→ Record excerpts:
+ + + + + + +

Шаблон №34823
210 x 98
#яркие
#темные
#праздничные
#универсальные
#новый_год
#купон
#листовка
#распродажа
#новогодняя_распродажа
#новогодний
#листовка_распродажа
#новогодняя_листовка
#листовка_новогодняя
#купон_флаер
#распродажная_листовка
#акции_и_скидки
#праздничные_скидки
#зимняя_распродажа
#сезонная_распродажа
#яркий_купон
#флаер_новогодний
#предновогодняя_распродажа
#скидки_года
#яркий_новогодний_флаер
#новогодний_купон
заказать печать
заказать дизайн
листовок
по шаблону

+ + + + + + +

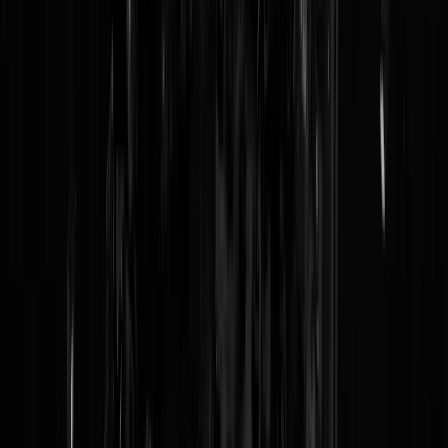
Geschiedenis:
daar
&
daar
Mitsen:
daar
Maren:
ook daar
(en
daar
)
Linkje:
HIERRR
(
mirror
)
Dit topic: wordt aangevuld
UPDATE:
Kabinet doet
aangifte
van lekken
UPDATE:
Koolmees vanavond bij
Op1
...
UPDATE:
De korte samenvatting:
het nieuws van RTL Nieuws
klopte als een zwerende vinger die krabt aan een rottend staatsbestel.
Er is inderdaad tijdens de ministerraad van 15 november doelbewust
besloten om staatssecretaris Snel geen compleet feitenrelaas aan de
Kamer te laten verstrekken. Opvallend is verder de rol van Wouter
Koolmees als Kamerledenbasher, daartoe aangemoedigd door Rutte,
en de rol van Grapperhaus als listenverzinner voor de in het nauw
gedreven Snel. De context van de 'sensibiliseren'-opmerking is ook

+ + + + + + +

Every line above that holds the string "Snel" should be copied out.

→ Solution below:
besloten om staatssecretaris Snel geen compleet feitenrelaas aan de
gedreven Snel. De context van de 'sensibiliseren'-opmerking is ook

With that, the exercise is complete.